_Your objective_. From the line containing "Copyright 2000-1" to the line containing "Nanocable Rj45 Ethernet" in the entries below, reproduce every line exactly, ends included. Nothing else belongs in the copy, and no pictures.

_Listed entries_.

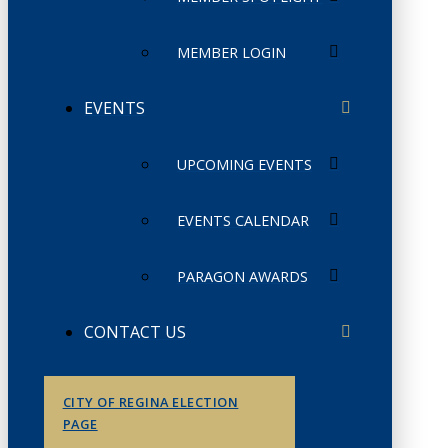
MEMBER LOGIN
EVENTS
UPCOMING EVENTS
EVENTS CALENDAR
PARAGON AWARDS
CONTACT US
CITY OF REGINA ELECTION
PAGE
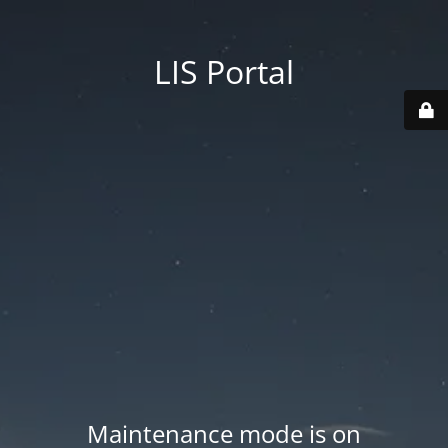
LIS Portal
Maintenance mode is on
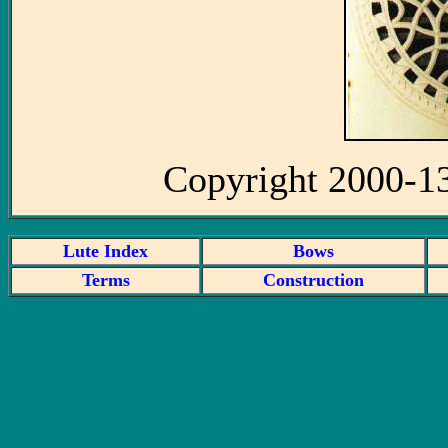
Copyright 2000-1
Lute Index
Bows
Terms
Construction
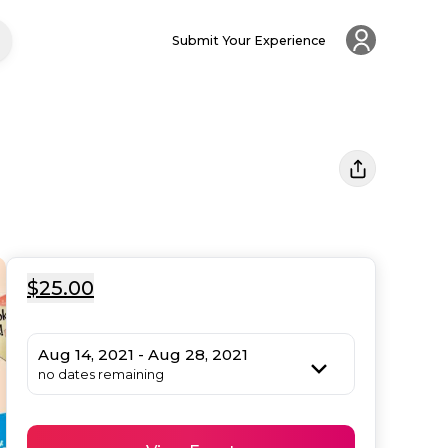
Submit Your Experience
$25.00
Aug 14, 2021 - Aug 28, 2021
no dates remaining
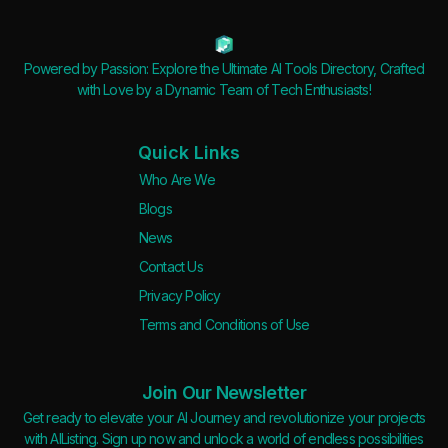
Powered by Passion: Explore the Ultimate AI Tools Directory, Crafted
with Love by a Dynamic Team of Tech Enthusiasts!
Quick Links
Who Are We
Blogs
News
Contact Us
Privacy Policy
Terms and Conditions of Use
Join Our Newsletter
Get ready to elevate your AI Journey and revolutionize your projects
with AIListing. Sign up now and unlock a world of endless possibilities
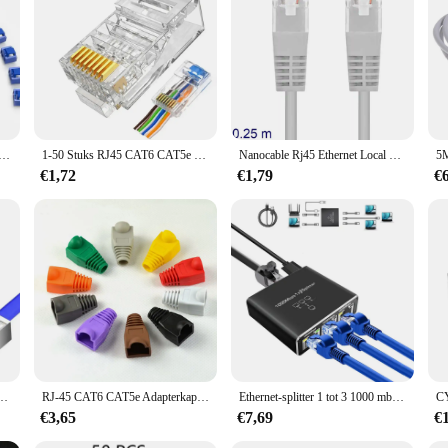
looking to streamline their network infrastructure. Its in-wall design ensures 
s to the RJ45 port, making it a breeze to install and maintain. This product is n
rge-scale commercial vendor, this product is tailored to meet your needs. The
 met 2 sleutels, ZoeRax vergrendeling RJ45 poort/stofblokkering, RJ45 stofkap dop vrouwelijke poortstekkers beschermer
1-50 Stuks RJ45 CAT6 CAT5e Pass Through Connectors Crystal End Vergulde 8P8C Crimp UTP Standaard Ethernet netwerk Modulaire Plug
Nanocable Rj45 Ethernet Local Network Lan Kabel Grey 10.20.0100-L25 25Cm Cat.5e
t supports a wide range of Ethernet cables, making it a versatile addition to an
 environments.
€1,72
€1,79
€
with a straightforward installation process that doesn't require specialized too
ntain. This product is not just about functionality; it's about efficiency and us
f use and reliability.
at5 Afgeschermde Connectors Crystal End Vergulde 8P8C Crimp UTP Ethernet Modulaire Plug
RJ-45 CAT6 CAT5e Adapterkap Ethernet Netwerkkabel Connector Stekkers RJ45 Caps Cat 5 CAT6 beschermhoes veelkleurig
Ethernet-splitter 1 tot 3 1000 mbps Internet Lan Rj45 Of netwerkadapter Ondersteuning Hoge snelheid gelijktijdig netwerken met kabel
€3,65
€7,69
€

---

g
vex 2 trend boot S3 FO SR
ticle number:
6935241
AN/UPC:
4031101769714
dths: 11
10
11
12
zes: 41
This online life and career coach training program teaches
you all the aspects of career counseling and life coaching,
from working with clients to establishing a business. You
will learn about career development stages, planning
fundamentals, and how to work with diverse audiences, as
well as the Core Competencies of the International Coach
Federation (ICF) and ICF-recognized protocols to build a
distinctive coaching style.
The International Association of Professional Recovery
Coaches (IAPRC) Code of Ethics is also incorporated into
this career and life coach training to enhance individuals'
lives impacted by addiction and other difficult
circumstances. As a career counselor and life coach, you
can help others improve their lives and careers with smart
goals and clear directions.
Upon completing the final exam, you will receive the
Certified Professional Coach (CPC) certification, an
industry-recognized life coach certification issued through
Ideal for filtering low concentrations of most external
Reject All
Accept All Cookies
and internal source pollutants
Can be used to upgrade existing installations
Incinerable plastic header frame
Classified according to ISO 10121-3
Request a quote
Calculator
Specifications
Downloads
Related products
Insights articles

* * *

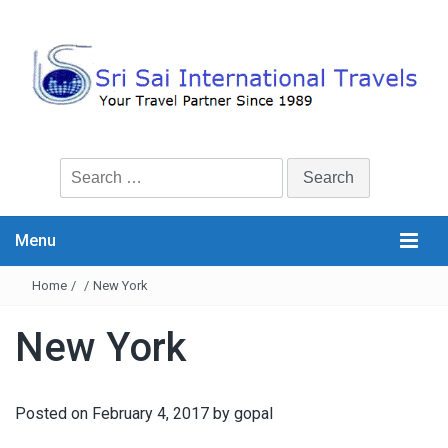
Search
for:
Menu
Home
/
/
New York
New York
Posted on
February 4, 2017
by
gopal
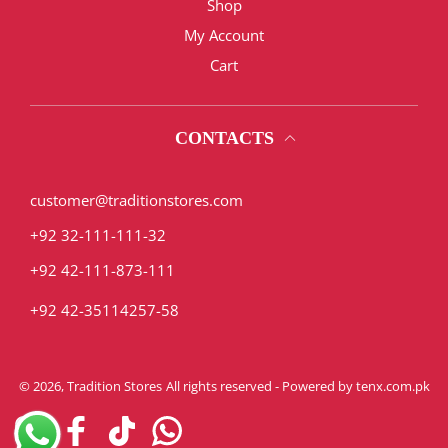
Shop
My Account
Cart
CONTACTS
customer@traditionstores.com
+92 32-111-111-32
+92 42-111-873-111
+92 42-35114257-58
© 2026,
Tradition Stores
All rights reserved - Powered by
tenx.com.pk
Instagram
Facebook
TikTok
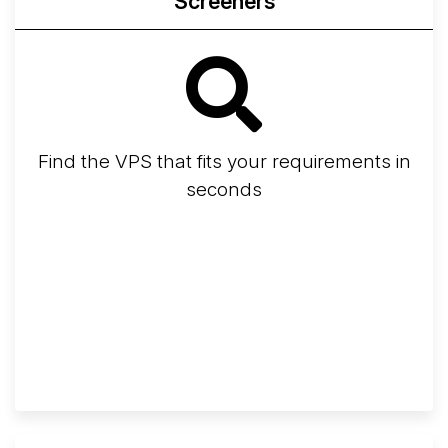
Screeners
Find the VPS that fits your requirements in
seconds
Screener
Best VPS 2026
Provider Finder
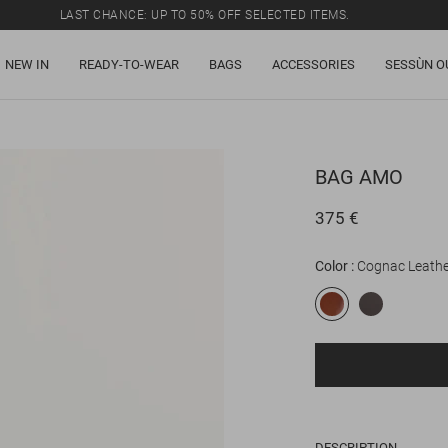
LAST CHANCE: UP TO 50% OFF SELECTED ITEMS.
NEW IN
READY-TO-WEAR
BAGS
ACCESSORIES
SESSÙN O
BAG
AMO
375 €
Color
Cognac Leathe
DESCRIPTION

_Written response_.
Copyright 2000-1
Lute Index
Bows
Terms
Construction
Submit Your Experience
$25.00
Aug 14, 2021 - Aug 28, 2021
no dates remaining
Powered by Passion: Explore the Ultimate AI Tools Directory, Crafted
with Love by a Dynamic Team of Tech Enthusiasts!
Quick Links
Who Are We
Blogs
News
Contact Us
Privacy Policy
Terms and Conditions of Use
Join Our Newsletter
Get ready to elevate your AI Journey and revolutionize your projects
with AIListing. Sign up now and unlock a world of endless possibilities
looking to streamline their network infrastructure. Its in-wall design ensures 
s to the RJ45 port, making it a breeze to install and maintain. This product is n
rge-scale commercial vendor, this product is tailored to meet your needs. The
 met 2 sleutels, ZoeRax vergrendeling RJ45 poort/stofblokkering, RJ45 stofkap dop vrouwelijke poortstekkers beschermer
1-50 Stuks RJ45 CAT6 CAT5e Pass Through Connectors Crystal End Vergulde 8P8C Crimp UTP Standaard Ethernet netwerk Modulaire Plug
Nanocable Rj45 Ethernet Local Network Lan Kabel Grey 10.20.0100-L25 25Cm Cat.5e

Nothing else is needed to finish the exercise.